Later, in Singapore, I got to know a guy who had handled the same work for another major corporation. He confided his company's point of view toward the same wage and price controls: utter contempt. "We shipped off the paperwork and forgot it. The dumb bastards were buried in exceptions and never dug their way out." I had to give high points for bravado, given the penalties provided in the law.

I wasn't born when Roosevelt set up the Interstate Commerce Commission, with the assurance that every trucker would receive documented rights to carry whatever commodities he was currently carrying; no one would lose anything. No one lost their past, but the future became an expensive mess. When my employer had to ship bridge-beams to somewhere in the Mid-West and the trucker didn't have interstate rights to carry bridge-beams - which were separate rights from structural steel or a hundred other varieties of steel - the bridge construction waited while we called around for an available trucker with the right trailer and the right rights. We had to pay the published rate (the government set rates for every commodity) and "fees."

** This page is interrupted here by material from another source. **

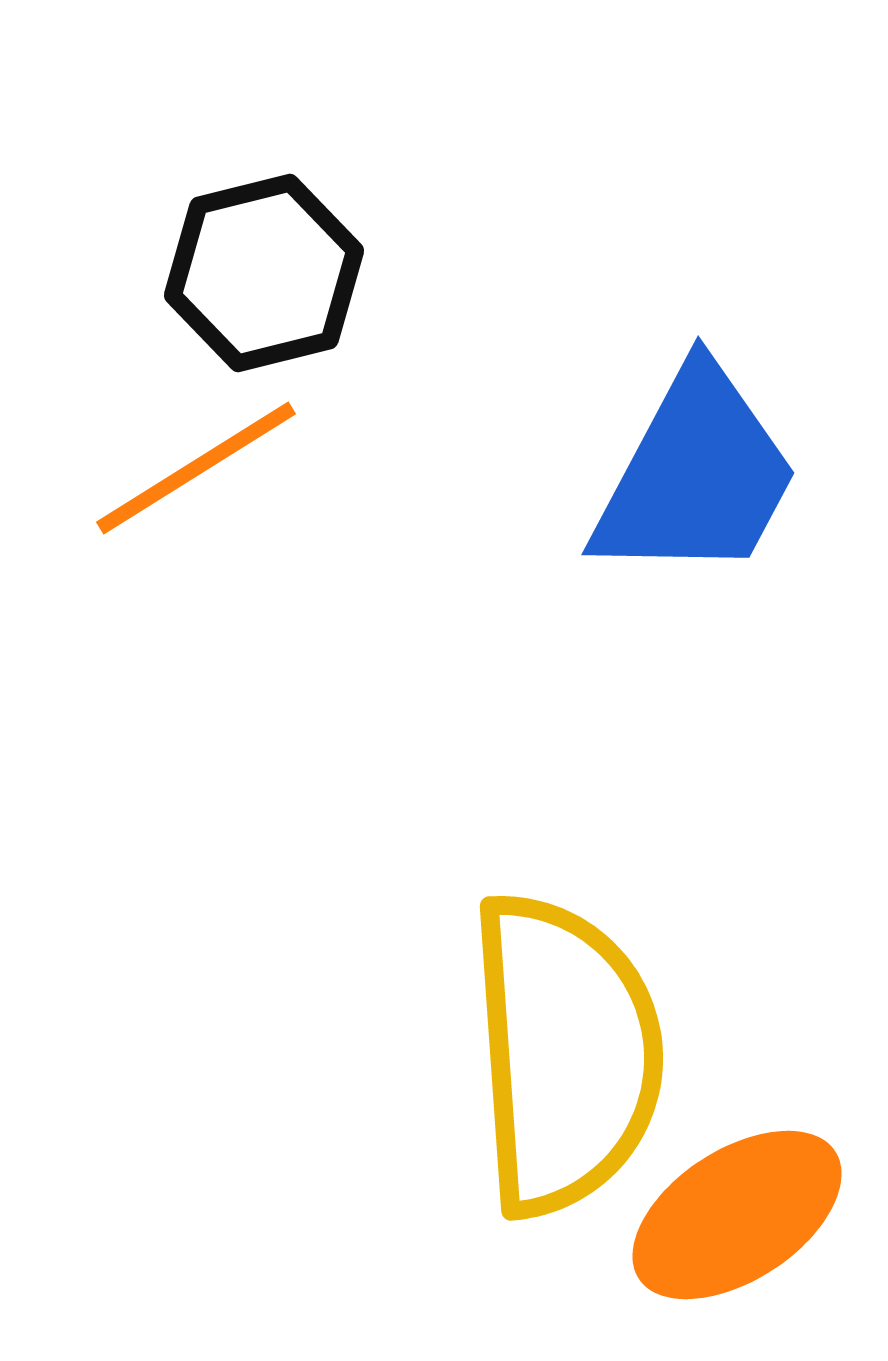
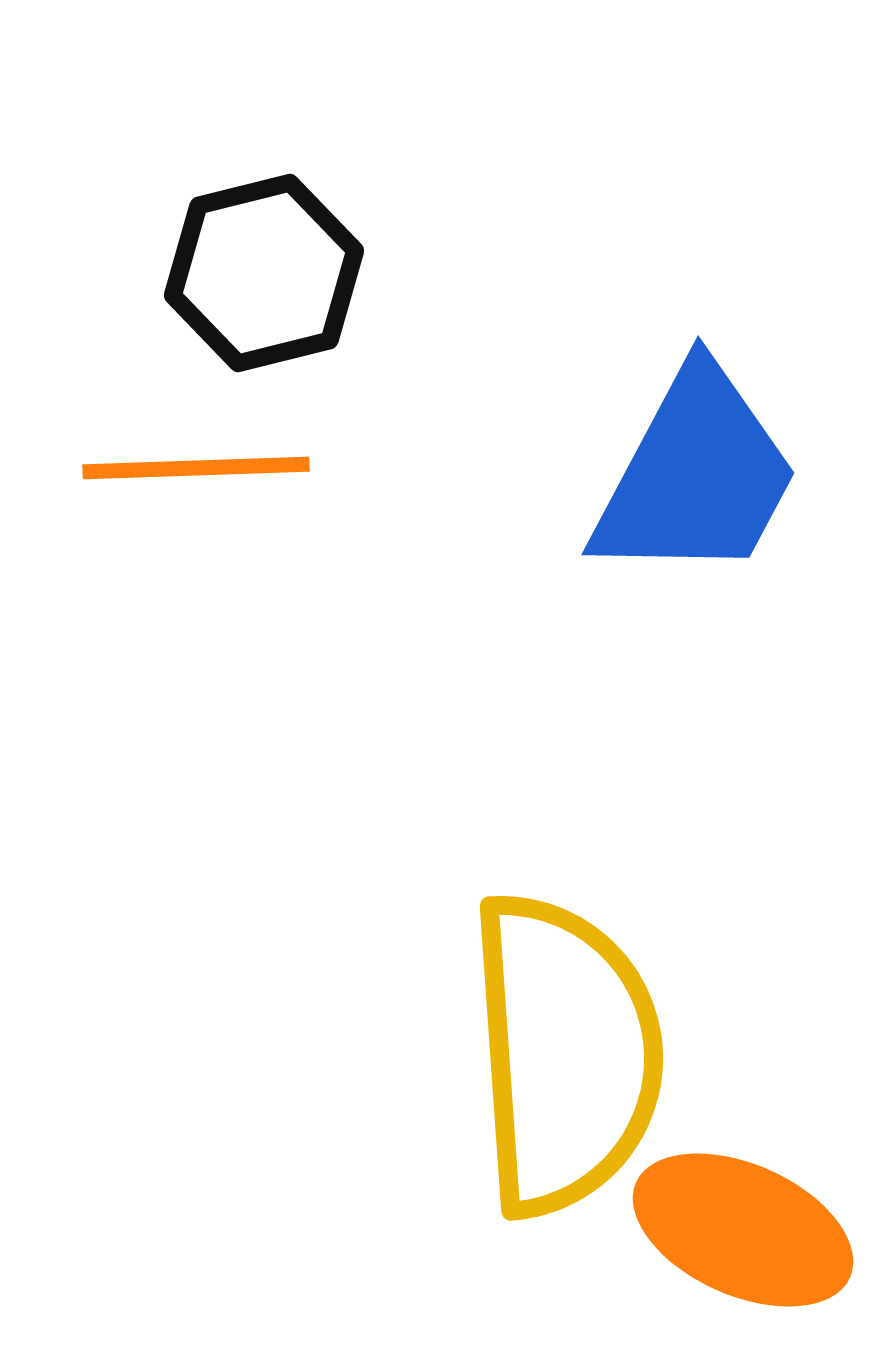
orange line: rotated 30 degrees clockwise
orange ellipse: moved 6 px right, 15 px down; rotated 57 degrees clockwise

Welcome to Cap & Trade {Waxman-Markey} carbon rights. Initially, it will be a mad grab for as much as everyone (everyone on the inside) can grab. And, then, everything that could be grabbed will be auctioned to the highest bidder - creating money out of a new commodity (the right to pollute) and punishing the chumps who aren't in on the game. Twenty years ago, the Federal Communications Commission declared that cable-television rights were a local monopoly owned by each city, township, whatever . . .and those cable monopolies were auctioned off faster than the speed of light while those transactions never quite saw the light of day - who paid what to whom and whose brother-in-law owned what - and why everybody's local politicians wore grins? Remember how cable-television was expensive and sucked until competition was permitted?

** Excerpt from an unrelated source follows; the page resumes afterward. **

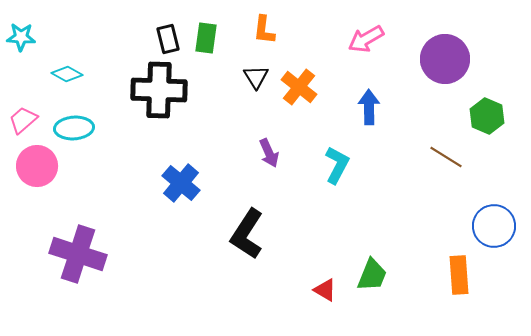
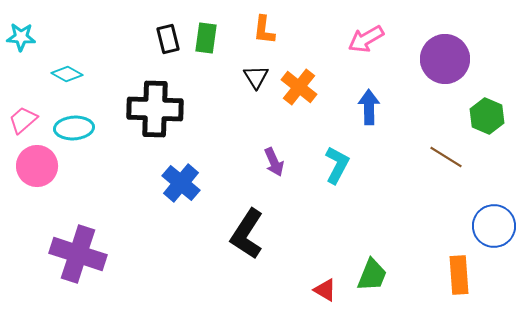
black cross: moved 4 px left, 19 px down
purple arrow: moved 5 px right, 9 px down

Welcome to ObamaCare, where you can't have more of this or less of that unless five criteria have been met retroactive to the year preceding the onset of the condition or the five-doctor governing board has agreed to an exception. The Secretary of Health and Human Services will issue guidelines to determining the sex of a patient. There's no end; the 1,000 page bill is just the beginning.

Don't forget that these 30-year-olds and their typists make mistakes. EconomicsofContempt.blogspot.com has a nifty item about new banking regulations that include compulsory bankruptcy for the largest financial institutions in the US - compulsory - and theorizes that this is a mistake. Ooops.

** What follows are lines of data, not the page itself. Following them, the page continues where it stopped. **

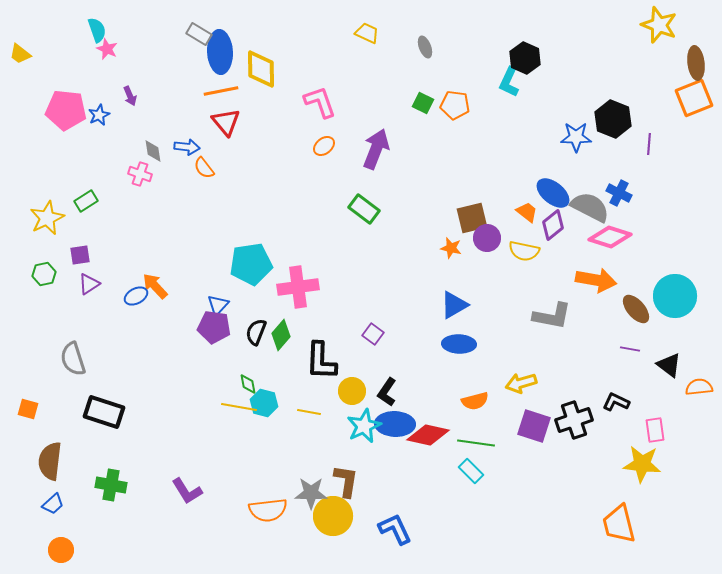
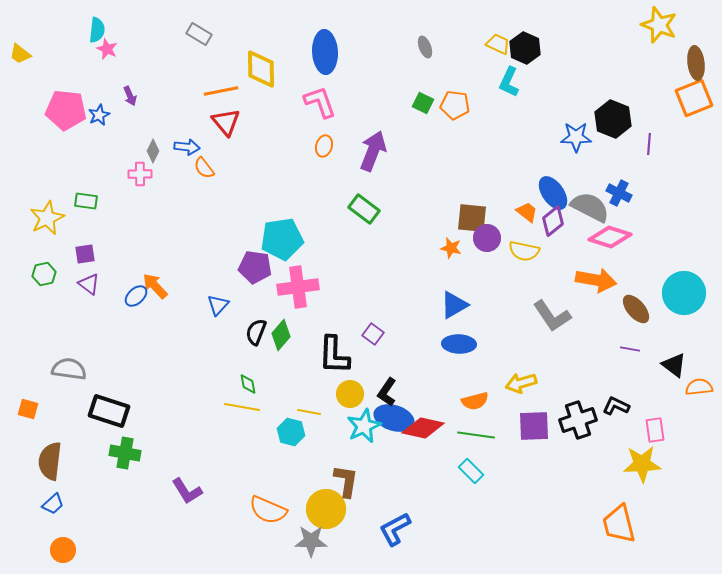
cyan semicircle at (97, 30): rotated 25 degrees clockwise
yellow trapezoid at (367, 33): moved 131 px right, 11 px down
blue ellipse at (220, 52): moved 105 px right
black hexagon at (525, 58): moved 10 px up
orange ellipse at (324, 146): rotated 35 degrees counterclockwise
purple arrow at (376, 149): moved 3 px left, 2 px down
gray diamond at (153, 151): rotated 35 degrees clockwise
pink cross at (140, 174): rotated 20 degrees counterclockwise
blue ellipse at (553, 193): rotated 16 degrees clockwise
green rectangle at (86, 201): rotated 40 degrees clockwise
brown square at (472, 218): rotated 20 degrees clockwise
purple diamond at (553, 225): moved 4 px up
purple square at (80, 255): moved 5 px right, 1 px up
cyan pentagon at (251, 264): moved 31 px right, 25 px up
purple triangle at (89, 284): rotated 50 degrees counterclockwise
blue ellipse at (136, 296): rotated 15 degrees counterclockwise
cyan circle at (675, 296): moved 9 px right, 3 px up
gray L-shape at (552, 316): rotated 45 degrees clockwise
purple pentagon at (214, 327): moved 41 px right, 60 px up
gray semicircle at (73, 359): moved 4 px left, 10 px down; rotated 116 degrees clockwise
black L-shape at (321, 361): moved 13 px right, 6 px up
black triangle at (669, 365): moved 5 px right
yellow circle at (352, 391): moved 2 px left, 3 px down
black L-shape at (616, 402): moved 4 px down
cyan hexagon at (264, 403): moved 27 px right, 29 px down
yellow line at (239, 407): moved 3 px right
black rectangle at (104, 412): moved 5 px right, 1 px up
black cross at (574, 420): moved 4 px right
blue ellipse at (395, 424): moved 1 px left, 6 px up; rotated 15 degrees clockwise
purple square at (534, 426): rotated 20 degrees counterclockwise
red diamond at (428, 435): moved 5 px left, 7 px up
green line at (476, 443): moved 8 px up
yellow star at (642, 464): rotated 9 degrees counterclockwise
green cross at (111, 485): moved 14 px right, 32 px up
gray star at (311, 493): moved 48 px down
orange semicircle at (268, 510): rotated 30 degrees clockwise
yellow circle at (333, 516): moved 7 px left, 7 px up
blue L-shape at (395, 529): rotated 93 degrees counterclockwise
orange circle at (61, 550): moved 2 px right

There is no way things get better or easier or cheaper when you impose government adminstration - because there is no incentive to improve and no alternative to compliance. The powers of government are wisely used only sparingly because every use is an opportunity for corruption and stagnation.

This is no way to maintain the integrity of your body or your life or your family. This is no way to maintain the growth and opportunity that has made the United States the leader of the world in freedom and innovation and quality of life.